How is data linked

When volunteers take part in stage 1 of Genes & Health their questionnaire and consent form is labelled with the ID number on the Oragene saliva tube (style: 15001502031604). These Oragene IDs are then used to label genetic samples (e.g. GSA chip or exome seq). They also label the Questionnaire. Some people have taken part twice (or more than twice) over the years in Genes & Health, and will have a different Oragene ID each time.

Genes & Health uses the Questionnaire data to look up a volunteer's 5236_cram_IDlinkage.xlsx(if not already provided). The NHS number (style: 1234567890 ) is one-way pseudonymised (always in the same way using the same encryption key) and the pseudoNHS number (style: 0EDFCE604D373660DDF34CA5CBDB754E3BAA17835530591C0161E459A82C7821) is the identified for all types of health record data. A volunteer should only have one single NHS number in NHS systems (we have found a few exceptions to this rule that we have reported to NHS Digital for consideration of merging).

A file is provided linking Oragene ID to pseudoNHS number (see below). Note that this linkage sometimes changes slightly e.g. if we find a missing NHS number, for new samples, or if we identify an error in previous NHS number lookup.

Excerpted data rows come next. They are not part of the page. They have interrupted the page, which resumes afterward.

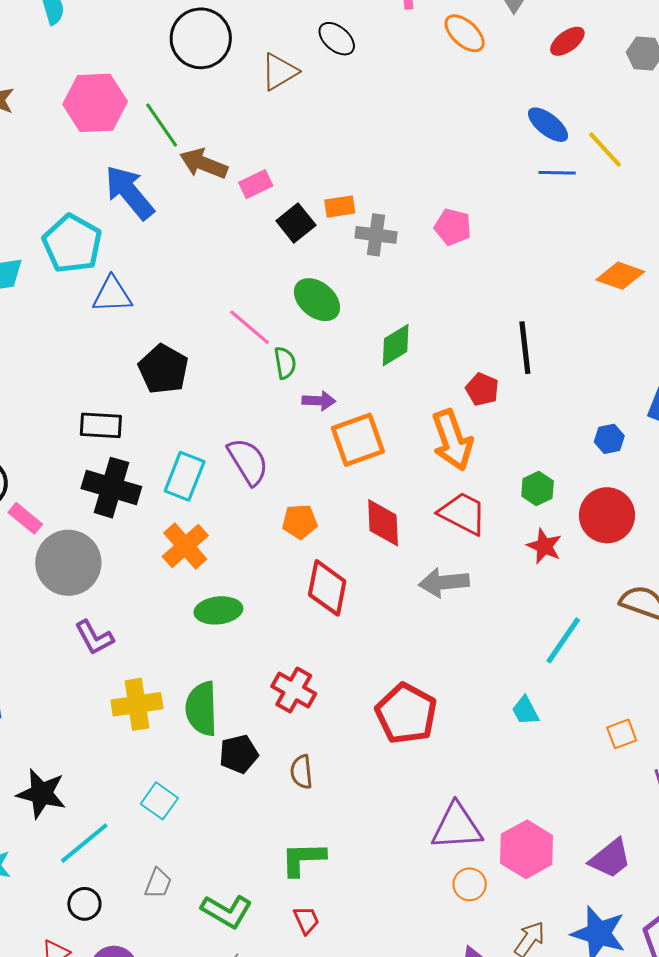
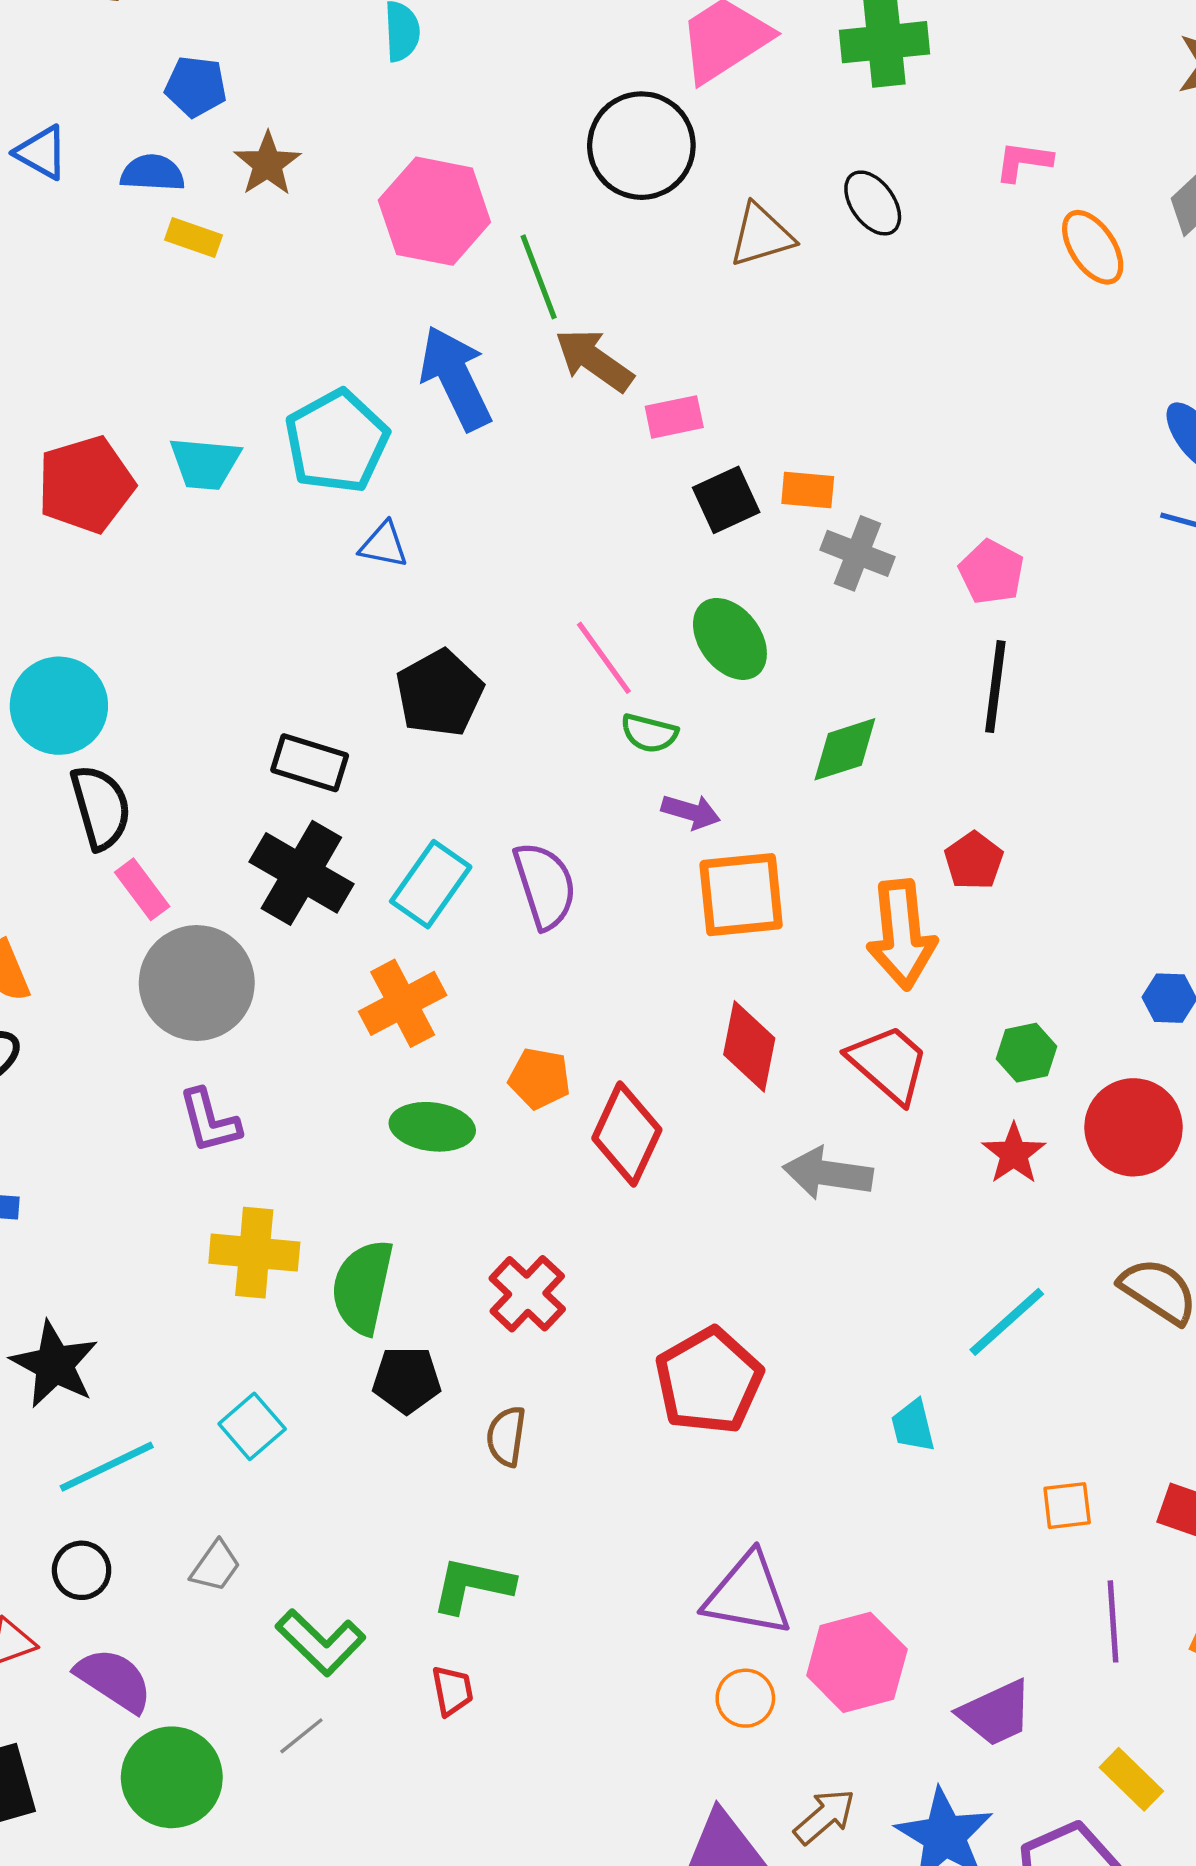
blue triangle: (112, 295) -> (384, 545), size x0.7
black line: (525, 348) -> (995, 687), moved
green semicircle: (285, 363) -> (649, 733), turned 100
orange pentagon: (300, 522) -> (539, 1078), moved

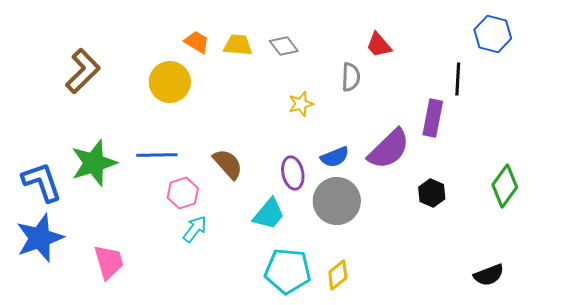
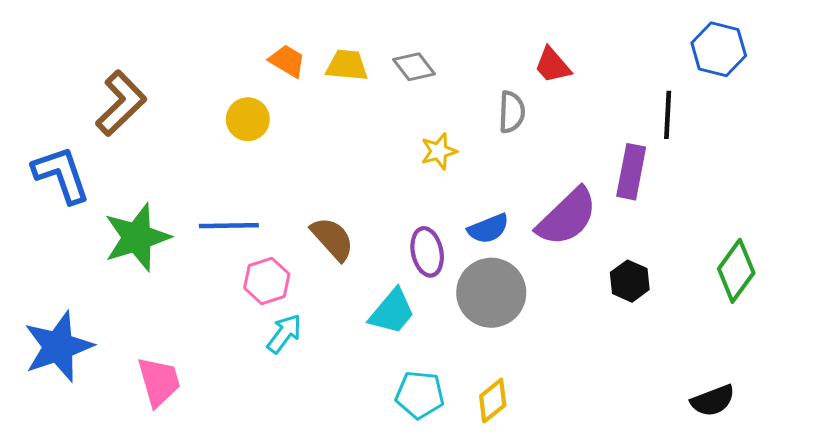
yellow circle: (170, 82) -> (248, 119), size x0.7
blue L-shape: (42, 182) -> (61, 175), moved
cyan pentagon: (288, 271) -> (420, 395), size x0.7

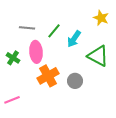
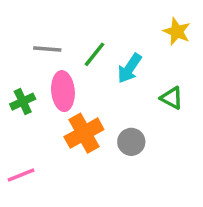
green triangle: (98, 56) -> (172, 98), size x0.6
green cross: (13, 58) -> (23, 102), turned 32

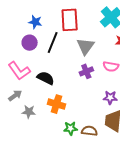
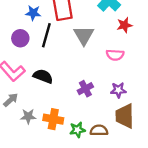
blue star: (35, 22) -> (33, 13), moved
purple cross: (86, 71) -> (85, 89), moved
orange cross: (56, 104) -> (53, 119), moved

Recall studies (stage 2) get their own stage 2 ID. We will provide files linking to pseudoNHS number. The primary identifier used for volunteer recall is the NHS number.

Wellcome Sanger Institute have used several other ID types e.g. sanger sample ID, cram file ID, EBI-EGA submission ID. See below. Broad Institute uses the Oragene ID with a prefix (style: GNH-15001502031604).